“—Not familiar with this Thoreau, a Frenchman?”
“—A New Englander, hermit and mystic. Americans run to originality.”
“—Examined his soul, did he? I hear a lot of that in America.”
The exchange comes in a middle of a story, “Dinner at the Bank of England,” by Guy Davenport (collected in The Cardiff Team, 1996). The second speaker is George Santayana and two of the three points he makes in his first sentence are inaccurate. Thoreau was inarguably a New Englander and lived his forty-four years in Concord, Mass. He was no hermit but hosted melon parties, and was too enamored of facts and the quiddity of the world to wallow in mysticism. Even Emerson lauded his “robust common sense.” More than most Americans, Thoreau certainly ran to originality without trying to do so (the mark of true originality). Simply being David Henry Thoreau (his given name) was more original than most of us could stand.

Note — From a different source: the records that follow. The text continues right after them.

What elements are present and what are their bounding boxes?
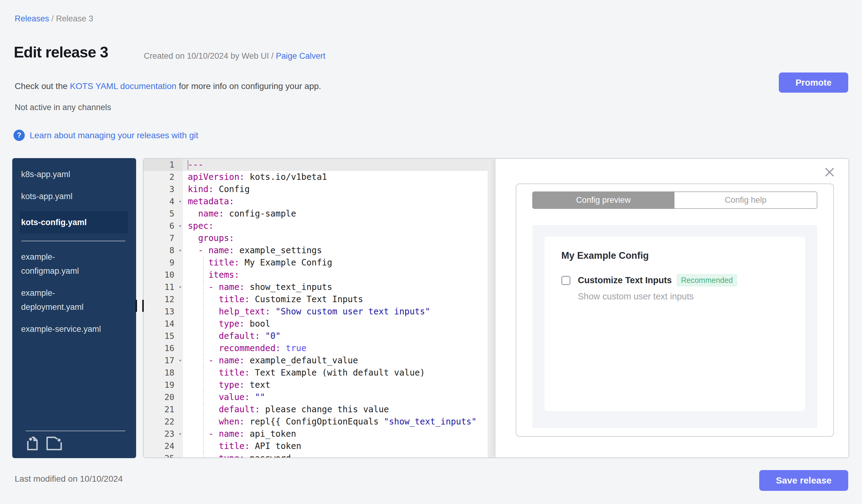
created-text: Created on 10/10/2024 by Web UI / bbox=[144, 51, 276, 61]
file-item-example-configmap.yaml[interactable]: example-configmap.yaml bbox=[21, 250, 128, 278]
code-text[interactable]: value: "" bbox=[183, 391, 495, 403]
save-release-button[interactable]: Save release bbox=[759, 470, 848, 491]
line-number: 6▾ bbox=[143, 220, 183, 232]
code-text[interactable]: when: repl{{ ConfigOptionEquals "show_te… bbox=[183, 416, 495, 428]
line-number: 3 bbox=[143, 183, 183, 196]
code-text[interactable]: title: Customize Text Inputs bbox=[183, 293, 495, 306]
indent-guide bbox=[203, 330, 204, 342]
code-text[interactable]: default: please change this value bbox=[183, 403, 495, 416]
indent-guide bbox=[203, 281, 204, 293]
new-folder-icon[interactable] bbox=[46, 436, 64, 452]
config-preview-area: My Example Config Customize Text Inputs … bbox=[532, 225, 817, 428]
editor-line-15[interactable]: 15 default: "0" bbox=[143, 330, 495, 342]
indent-guide bbox=[203, 416, 204, 428]
editor-line-21[interactable]: 21 default: please change this value bbox=[143, 403, 495, 416]
code-editor[interactable]: 1---2apiVersion: kots.io/v1beta13kind: C… bbox=[143, 158, 849, 458]
file-item-k8s-app.yaml[interactable]: k8s-app.yaml bbox=[21, 167, 128, 181]
line-number: 24 bbox=[143, 440, 183, 452]
editor-line-17[interactable]: 17▾ - name: example_default_value bbox=[143, 355, 495, 367]
line-number: 19 bbox=[143, 379, 183, 391]
editor-line-24[interactable]: 24 title: API token bbox=[143, 440, 495, 452]
code-text[interactable]: - name: api_token bbox=[183, 428, 495, 440]
editor-line-25[interactable]: 25 type: password bbox=[143, 452, 495, 458]
editor-line-22[interactable]: 22 when: repl{{ ConfigOptionEquals "show… bbox=[143, 416, 495, 428]
code-text[interactable]: type: password bbox=[183, 452, 495, 458]
fold-arrow-icon[interactable]: ▾ bbox=[179, 355, 182, 367]
file-item-example-deployment.yaml[interactable]: example-deployment.yaml bbox=[21, 286, 128, 314]
code-text[interactable]: - name: show_text_inputs bbox=[183, 281, 495, 293]
git-releases-link[interactable]: Learn about managing your releases with … bbox=[30, 131, 198, 141]
kots-yaml-docs-link[interactable]: KOTS YAML documentation bbox=[70, 81, 177, 91]
editor-line-23[interactable]: 23▾ - name: api_token bbox=[143, 428, 495, 440]
indent-guide bbox=[203, 256, 204, 269]
file-sidebar: k8s-app.yamlkots-app.yamlkots-config.yam… bbox=[12, 158, 136, 458]
editor-line-7[interactable]: 7 groups: bbox=[143, 232, 495, 244]
editor-line-8[interactable]: 8▾ - name: example_settings bbox=[143, 244, 495, 256]
code-text[interactable]: - name: example_settings bbox=[183, 244, 495, 256]
editor-line-12[interactable]: 12 title: Customize Text Inputs bbox=[143, 293, 495, 306]
tab-config-help[interactable]: Config help bbox=[675, 191, 817, 209]
line-number: 11▾ bbox=[143, 281, 183, 293]
last-modified-text: Last modified on 10/10/2024 bbox=[15, 474, 123, 484]
code-text[interactable]: default: "0" bbox=[183, 330, 495, 342]
code-text[interactable]: - name: example_default_value bbox=[183, 355, 495, 367]
panel-tabs: Config previewConfig help bbox=[532, 191, 817, 209]
editor-scrollbar[interactable] bbox=[487, 159, 495, 457]
new-file-icon[interactable] bbox=[26, 436, 39, 452]
editor-line-11[interactable]: 11▾ - name: show_text_inputs bbox=[143, 281, 495, 293]
sidebar-resize-handle-bar[interactable] bbox=[135, 300, 137, 312]
code-text[interactable]: metadata: bbox=[183, 196, 495, 208]
customize-text-inputs-checkbox[interactable] bbox=[561, 276, 571, 285]
promote-button[interactable]: Promote bbox=[779, 72, 848, 93]
code-text[interactable]: name: config-sample bbox=[183, 208, 495, 220]
fold-arrow-icon[interactable]: ▾ bbox=[179, 244, 182, 256]
file-item-example-service.yaml[interactable]: example-service.yaml bbox=[21, 322, 128, 336]
code-text[interactable]: recommended: true bbox=[183, 342, 495, 355]
editor-line-18[interactable]: 18 title: Text Example (with default val… bbox=[143, 367, 495, 379]
tab-config-preview[interactable]: Config preview bbox=[532, 191, 675, 209]
editor-line-3[interactable]: 3kind: Config bbox=[143, 183, 495, 196]
editor-line-20[interactable]: 20 value: "" bbox=[143, 391, 495, 403]
indent-guide bbox=[203, 318, 204, 330]
line-number: 14 bbox=[143, 318, 183, 330]
config-item-row: Customize Text Inputs Recommended bbox=[561, 274, 796, 287]
code-text[interactable]: apiVersion: kots.io/v1beta1 bbox=[183, 171, 495, 183]
config-item-label[interactable]: Customize Text Inputs bbox=[578, 275, 672, 285]
editor-line-6[interactable]: 6▾spec: bbox=[143, 220, 495, 232]
breadcrumb-releases-link[interactable]: Releases bbox=[15, 14, 49, 23]
file-item-kots-config.yaml[interactable]: kots-config.yaml bbox=[19, 211, 128, 233]
docs-hint-pre: Check out the bbox=[15, 81, 70, 91]
code-text[interactable]: title: Text Example (with default value) bbox=[183, 367, 495, 379]
sidebar-resize-handle-bar[interactable] bbox=[142, 300, 144, 312]
editor-line-16[interactable]: 16 recommended: true bbox=[143, 342, 495, 355]
code-text[interactable]: groups: bbox=[183, 232, 495, 244]
code-text[interactable]: help_text: "Show custom user text inputs… bbox=[183, 306, 495, 318]
editor-line-5[interactable]: 5 name: config-sample bbox=[143, 208, 495, 220]
line-number: 13 bbox=[143, 306, 183, 318]
code-text[interactable]: type: text bbox=[183, 379, 495, 391]
code-text[interactable]: spec: bbox=[183, 220, 495, 232]
code-text[interactable]: --- bbox=[183, 159, 495, 171]
code-text[interactable]: title: My Example Config bbox=[183, 256, 495, 269]
editor-line-2[interactable]: 2apiVersion: kots.io/v1beta1 bbox=[143, 171, 495, 183]
code-text[interactable]: title: API token bbox=[183, 440, 495, 452]
code-text[interactable]: kind: Config bbox=[183, 183, 495, 196]
editor-line-1[interactable]: 1--- bbox=[143, 159, 495, 171]
editor-line-9[interactable]: 9 title: My Example Config bbox=[143, 256, 495, 269]
editor-line-13[interactable]: 13 help_text: "Show custom user text inp… bbox=[143, 306, 495, 318]
fold-arrow-icon[interactable]: ▾ bbox=[179, 220, 182, 232]
fold-arrow-icon[interactable]: ▾ bbox=[179, 196, 182, 208]
editor-line-19[interactable]: 19 type: text bbox=[143, 379, 495, 391]
indent-guide bbox=[203, 269, 204, 281]
code-text[interactable]: type: bool bbox=[183, 318, 495, 330]
line-number: 9 bbox=[143, 256, 183, 269]
file-item-kots-app.yaml[interactable]: kots-app.yaml bbox=[21, 189, 128, 203]
fold-arrow-icon[interactable]: ▾ bbox=[179, 281, 182, 293]
editor-line-14[interactable]: 14 type: bool bbox=[143, 318, 495, 330]
editor-line-4[interactable]: 4▾metadata: bbox=[143, 196, 495, 208]
author-link[interactable]: Paige Calvert bbox=[276, 51, 325, 61]
code-text[interactable]: items: bbox=[183, 269, 495, 281]
close-icon[interactable] bbox=[825, 167, 835, 177]
editor-line-10[interactable]: 10 items: bbox=[143, 269, 495, 281]
fold-arrow-icon[interactable]: ▾ bbox=[179, 428, 182, 440]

Elsewhere, Davenport, our Thoreau, writes: “…Thoreau’s eye is as lively as a squirrel, and his descriptions are beautiful not because he is out to write poetic prose but because they are accurate and meticulously responsible as to information.” Thoreau and Davenport reveled in curious information and fueled their lives and writerly engines with curiosity. Elberry writes to me in an e-mail:
“…i am keen to get Thoreau's journals, after reading your posts. You really are a great encourager of curiosity, i think because…your own curiosity is quite immeasurable, provokingly so.”
Thoreau is tirelessly curious and a tireless provoker of curiosity in others. His prose, once he matured, was charged with surprise. Often we have no idea how the sentence of his we are reading will conclude – a trust in improvisation he learned from Emerson, then honed. Thoreau esteemed facts but not exclusively. He was no Gradgrindian piler-upper of facts but recognized their capacity for poetry. When he saw a flower he smelled it. A world of scents and olfactory receptors – the convergence is inevitable.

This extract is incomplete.